Dataset entries =
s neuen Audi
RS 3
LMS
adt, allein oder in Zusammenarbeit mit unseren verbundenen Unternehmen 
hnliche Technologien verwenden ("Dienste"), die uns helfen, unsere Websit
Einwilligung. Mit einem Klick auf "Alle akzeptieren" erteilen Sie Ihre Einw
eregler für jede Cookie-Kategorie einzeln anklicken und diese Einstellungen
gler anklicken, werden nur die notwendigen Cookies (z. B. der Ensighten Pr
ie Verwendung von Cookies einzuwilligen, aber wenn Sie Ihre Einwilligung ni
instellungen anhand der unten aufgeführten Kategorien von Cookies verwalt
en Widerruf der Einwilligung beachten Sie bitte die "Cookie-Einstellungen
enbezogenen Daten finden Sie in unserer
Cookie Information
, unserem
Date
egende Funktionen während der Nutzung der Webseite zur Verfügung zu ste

...

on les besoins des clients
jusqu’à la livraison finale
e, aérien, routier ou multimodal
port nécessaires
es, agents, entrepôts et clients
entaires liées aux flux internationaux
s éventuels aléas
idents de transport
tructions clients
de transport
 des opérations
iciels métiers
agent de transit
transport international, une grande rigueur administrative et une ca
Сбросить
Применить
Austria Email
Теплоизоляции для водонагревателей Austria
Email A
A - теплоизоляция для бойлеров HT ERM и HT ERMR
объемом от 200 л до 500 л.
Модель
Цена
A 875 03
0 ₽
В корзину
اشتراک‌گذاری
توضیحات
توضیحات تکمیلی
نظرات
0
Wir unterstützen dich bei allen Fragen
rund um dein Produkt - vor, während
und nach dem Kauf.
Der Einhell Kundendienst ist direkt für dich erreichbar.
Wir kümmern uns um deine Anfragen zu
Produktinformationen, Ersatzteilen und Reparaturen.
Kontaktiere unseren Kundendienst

Task instructions = From the records above, copy out the line with "توضیحات تکمیلی", the line with "Kontaktiere unseren Kundendienst", and every line between them, word for word.

Your response =
توضیحات تکمیلی
نظرات
0
Wir unterstützen dich bei allen Fragen
rund um dein Produkt - vor, während
und nach dem Kauf.
Der Einhell Kundendienst ist direkt für dich erreichbar.
Wir kümmern uns um deine Anfragen zu
Produktinformationen, Ersatzteilen und Reparaturen.
Kontaktiere unseren Kundendienst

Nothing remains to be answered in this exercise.